HuggingFace dataset provider for loading goals from HuggingFace Hub.

HuggingFaceDatasetProvider Objects

class HuggingFaceDatasetProvider(DatasetProvider)

Dataset provider for HuggingFace Hub datasets.

This provider loads datasets from HuggingFace Hub and extracts goal strings from specified fields.
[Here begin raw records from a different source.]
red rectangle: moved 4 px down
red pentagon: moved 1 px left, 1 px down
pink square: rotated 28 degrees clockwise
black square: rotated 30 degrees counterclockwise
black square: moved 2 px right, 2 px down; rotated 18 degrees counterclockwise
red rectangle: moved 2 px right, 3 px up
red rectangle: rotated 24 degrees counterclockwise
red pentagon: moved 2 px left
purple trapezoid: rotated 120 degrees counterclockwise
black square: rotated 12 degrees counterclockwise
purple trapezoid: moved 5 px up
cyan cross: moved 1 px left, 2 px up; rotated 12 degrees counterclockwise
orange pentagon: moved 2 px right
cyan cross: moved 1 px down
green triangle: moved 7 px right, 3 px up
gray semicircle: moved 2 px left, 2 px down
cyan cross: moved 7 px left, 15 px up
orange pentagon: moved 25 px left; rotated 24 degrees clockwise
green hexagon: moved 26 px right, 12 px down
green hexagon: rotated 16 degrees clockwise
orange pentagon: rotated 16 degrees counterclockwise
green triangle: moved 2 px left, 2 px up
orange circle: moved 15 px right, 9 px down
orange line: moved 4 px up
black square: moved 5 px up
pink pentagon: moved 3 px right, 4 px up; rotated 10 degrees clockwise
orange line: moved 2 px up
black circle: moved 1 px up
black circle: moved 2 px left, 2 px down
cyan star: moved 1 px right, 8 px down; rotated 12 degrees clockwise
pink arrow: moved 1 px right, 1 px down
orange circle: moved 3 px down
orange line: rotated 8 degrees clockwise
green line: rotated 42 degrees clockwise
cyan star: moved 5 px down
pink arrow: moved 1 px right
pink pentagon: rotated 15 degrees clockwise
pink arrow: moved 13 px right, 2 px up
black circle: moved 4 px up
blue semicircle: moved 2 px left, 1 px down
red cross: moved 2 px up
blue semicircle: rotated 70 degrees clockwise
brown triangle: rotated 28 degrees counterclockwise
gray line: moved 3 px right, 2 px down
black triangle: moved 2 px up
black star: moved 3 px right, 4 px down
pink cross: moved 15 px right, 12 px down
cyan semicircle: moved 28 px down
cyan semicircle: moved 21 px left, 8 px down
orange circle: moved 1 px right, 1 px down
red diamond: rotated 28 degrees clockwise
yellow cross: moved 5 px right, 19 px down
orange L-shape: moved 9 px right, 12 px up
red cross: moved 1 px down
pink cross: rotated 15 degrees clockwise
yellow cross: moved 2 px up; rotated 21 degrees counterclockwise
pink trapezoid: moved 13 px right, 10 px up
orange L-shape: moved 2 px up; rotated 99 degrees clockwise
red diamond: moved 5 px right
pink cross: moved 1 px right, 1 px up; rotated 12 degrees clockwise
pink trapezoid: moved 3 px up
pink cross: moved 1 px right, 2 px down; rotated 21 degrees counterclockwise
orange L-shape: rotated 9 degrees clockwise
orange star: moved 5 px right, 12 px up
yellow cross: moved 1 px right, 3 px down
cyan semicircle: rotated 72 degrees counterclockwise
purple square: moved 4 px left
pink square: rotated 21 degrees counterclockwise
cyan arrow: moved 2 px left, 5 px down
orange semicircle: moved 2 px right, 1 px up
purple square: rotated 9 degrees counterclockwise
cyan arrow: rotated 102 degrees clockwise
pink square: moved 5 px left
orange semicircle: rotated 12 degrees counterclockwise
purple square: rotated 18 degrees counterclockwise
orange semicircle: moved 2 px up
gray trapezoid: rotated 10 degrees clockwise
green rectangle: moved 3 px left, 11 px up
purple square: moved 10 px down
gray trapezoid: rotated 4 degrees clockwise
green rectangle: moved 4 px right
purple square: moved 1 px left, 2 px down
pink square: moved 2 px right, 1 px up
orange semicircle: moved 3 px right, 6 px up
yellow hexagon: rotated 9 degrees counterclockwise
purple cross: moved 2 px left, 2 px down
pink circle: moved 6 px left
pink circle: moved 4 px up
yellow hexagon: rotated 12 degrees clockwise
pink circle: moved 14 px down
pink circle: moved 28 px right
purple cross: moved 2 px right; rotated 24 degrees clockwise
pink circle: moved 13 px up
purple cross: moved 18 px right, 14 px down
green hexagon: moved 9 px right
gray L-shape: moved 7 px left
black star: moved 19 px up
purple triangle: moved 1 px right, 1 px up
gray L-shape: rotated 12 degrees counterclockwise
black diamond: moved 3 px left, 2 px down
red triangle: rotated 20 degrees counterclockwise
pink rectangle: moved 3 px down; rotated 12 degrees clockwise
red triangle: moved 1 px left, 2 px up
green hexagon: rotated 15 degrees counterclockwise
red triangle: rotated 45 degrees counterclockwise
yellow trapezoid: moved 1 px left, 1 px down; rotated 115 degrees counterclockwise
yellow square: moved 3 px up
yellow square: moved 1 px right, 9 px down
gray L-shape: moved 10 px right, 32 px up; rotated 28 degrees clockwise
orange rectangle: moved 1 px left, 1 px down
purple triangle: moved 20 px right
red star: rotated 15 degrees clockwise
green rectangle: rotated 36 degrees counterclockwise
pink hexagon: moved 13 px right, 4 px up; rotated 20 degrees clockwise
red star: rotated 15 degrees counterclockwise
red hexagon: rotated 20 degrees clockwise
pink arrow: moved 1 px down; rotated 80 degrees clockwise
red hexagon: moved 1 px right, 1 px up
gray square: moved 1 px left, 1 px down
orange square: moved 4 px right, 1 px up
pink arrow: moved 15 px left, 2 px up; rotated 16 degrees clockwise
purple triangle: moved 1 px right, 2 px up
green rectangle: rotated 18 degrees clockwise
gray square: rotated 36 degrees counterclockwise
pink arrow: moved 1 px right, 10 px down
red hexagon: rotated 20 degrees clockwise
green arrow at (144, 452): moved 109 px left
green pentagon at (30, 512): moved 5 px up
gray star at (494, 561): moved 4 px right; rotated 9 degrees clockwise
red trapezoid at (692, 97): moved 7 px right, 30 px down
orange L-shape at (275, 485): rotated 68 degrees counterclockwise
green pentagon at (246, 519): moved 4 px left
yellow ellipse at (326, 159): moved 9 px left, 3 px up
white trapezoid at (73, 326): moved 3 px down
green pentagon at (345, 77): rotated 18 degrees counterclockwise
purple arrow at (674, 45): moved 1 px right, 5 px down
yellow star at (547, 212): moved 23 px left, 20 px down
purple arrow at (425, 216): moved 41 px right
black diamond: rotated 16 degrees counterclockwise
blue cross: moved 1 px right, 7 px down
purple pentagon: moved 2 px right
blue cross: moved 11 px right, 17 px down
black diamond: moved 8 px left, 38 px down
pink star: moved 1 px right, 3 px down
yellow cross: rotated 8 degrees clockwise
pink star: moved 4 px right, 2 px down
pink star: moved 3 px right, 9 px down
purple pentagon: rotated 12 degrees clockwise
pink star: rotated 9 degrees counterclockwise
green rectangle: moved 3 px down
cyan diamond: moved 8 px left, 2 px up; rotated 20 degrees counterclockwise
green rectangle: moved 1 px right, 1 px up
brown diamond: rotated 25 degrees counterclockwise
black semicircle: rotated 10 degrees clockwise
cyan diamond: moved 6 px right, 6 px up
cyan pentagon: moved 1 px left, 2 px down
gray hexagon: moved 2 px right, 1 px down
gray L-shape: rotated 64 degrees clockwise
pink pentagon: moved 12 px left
It supports filtering, splitting, and limiting samples.

Example:

provider = HuggingFaceDatasetProvider({

  • "path" - "ai-safety-institute/AgentHarm",
  • "name" - "harmful",
  • "goal_field" - "prompt",
  • "split" - "test_public", }) goals = provider.load_goals(limit=100)

__init__

def __init__(config: Dict[str, Any])

Initialize the HuggingFace dataset provider.

Arguments:

  • config - Configuration dictionary with keys:
    • path (str): HuggingFace dataset path (e.g., "ai-safety-institute/AgentHarm")
    • goal_field (str): Field name containing the goal/prompt text
    • split (str, optional): Dataset split to use (default: "test")
    • name (str, optional): Dataset configuration name
    • fallback_fields (list, optional): Alternative fields if goal_field not found
    • trust_remote_code (bool, optional): Whether to trust remote code (default: False)

load_goals

def load_goals(limit: Optional[int] = None,
shuffle: bool = False,
seed: Optional[int] = None,
**kwargs) -> List[str]

Load goals from the HuggingFace dataset.

Arguments:

  • limit - Maximum number of goals to return.
  • shuffle - Whether to shuffle the dataset before selecting.
  • seed - Random seed for shuffling.
  • **kwargs - Additional arguments (unused).

Returns:

List of goal strings.

get_metadata

def get_metadata() -> Dict[str, Any]

Return metadata about the loaded dataset.